* What you should do: The output should be all entries, each matching the original exactly.

* Stored data:
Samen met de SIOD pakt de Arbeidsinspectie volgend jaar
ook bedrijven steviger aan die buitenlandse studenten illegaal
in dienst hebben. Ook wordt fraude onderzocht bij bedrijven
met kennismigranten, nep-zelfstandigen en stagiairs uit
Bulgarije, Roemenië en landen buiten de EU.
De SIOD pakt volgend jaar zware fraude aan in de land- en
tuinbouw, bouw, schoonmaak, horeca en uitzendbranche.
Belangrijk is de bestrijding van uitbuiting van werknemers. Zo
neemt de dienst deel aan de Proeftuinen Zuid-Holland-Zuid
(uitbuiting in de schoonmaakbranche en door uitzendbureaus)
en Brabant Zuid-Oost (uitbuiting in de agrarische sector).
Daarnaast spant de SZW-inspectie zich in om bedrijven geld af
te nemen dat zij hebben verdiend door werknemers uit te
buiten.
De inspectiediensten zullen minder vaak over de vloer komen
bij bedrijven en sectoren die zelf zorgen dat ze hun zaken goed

* Response:
Samen met de SIOD pakt de Arbeidsinspectie volgend jaar
ook bedrijven steviger aan die buitenlandse studenten illegaal
in dienst hebben. Ook wordt fraude onderzocht bij bedrijven
met kennismigranten, nep-zelfstandigen en stagiairs uit
Bulgarije, Roemenië en landen buiten de EU.
De SIOD pakt volgend jaar zware fraude aan in de land- en
tuinbouw, bouw, schoonmaak, horeca en uitzendbranche.
Belangrijk is de bestrijding van uitbuiting van werknemers. Zo
neemt de dienst deel aan de Proeftuinen Zuid-Holland-Zuid
(uitbuiting in de schoonmaakbranche en door uitzendbureaus)
en Brabant Zuid-Oost (uitbuiting in de agrarische sector).
Daarnaast spant de SZW-inspectie zich in om bedrijven geld af
te nemen dat zij hebben verdiend door werknemers uit te
buiten.
De inspectiediensten zullen minder vaak over de vloer komen
bij bedrijven en sectoren die zelf zorgen dat ze hun zaken goed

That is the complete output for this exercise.